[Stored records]
+++

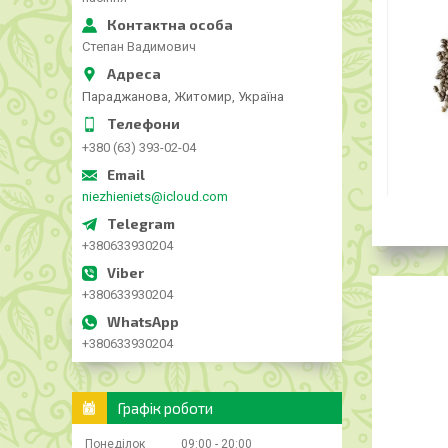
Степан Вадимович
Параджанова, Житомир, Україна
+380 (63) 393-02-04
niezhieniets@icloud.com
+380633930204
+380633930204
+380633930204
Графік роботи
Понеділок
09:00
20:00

+++

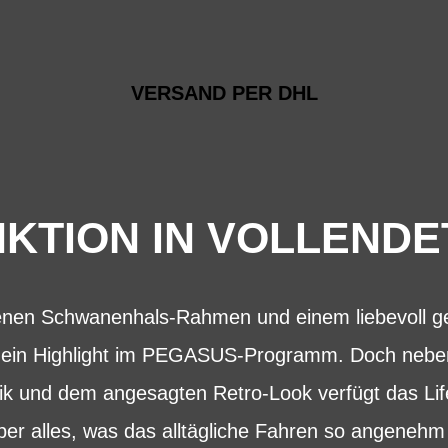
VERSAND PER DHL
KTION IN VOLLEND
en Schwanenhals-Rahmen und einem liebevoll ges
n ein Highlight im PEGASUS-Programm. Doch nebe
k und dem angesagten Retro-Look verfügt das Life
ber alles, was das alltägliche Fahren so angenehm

+++

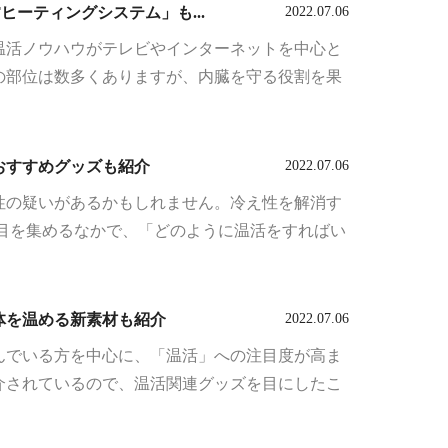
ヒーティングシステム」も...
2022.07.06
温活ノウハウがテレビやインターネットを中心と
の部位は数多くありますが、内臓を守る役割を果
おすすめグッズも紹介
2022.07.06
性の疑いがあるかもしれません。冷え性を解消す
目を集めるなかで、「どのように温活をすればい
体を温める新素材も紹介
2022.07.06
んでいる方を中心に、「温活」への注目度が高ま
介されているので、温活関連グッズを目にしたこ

+++

PROBLEM DETAILS: What is asked for is an exact copy of the lines above from the one containing "んでいる方を中心に、「温活」への注目度が高ま" through the one containing "介されているので、温活関連グッズを目にしたこ", and only those.

EXERCISE ANSWER:
んでいる方を中心に、「温活」への注目度が高ま
介されているので、温活関連グッズを目にしたこ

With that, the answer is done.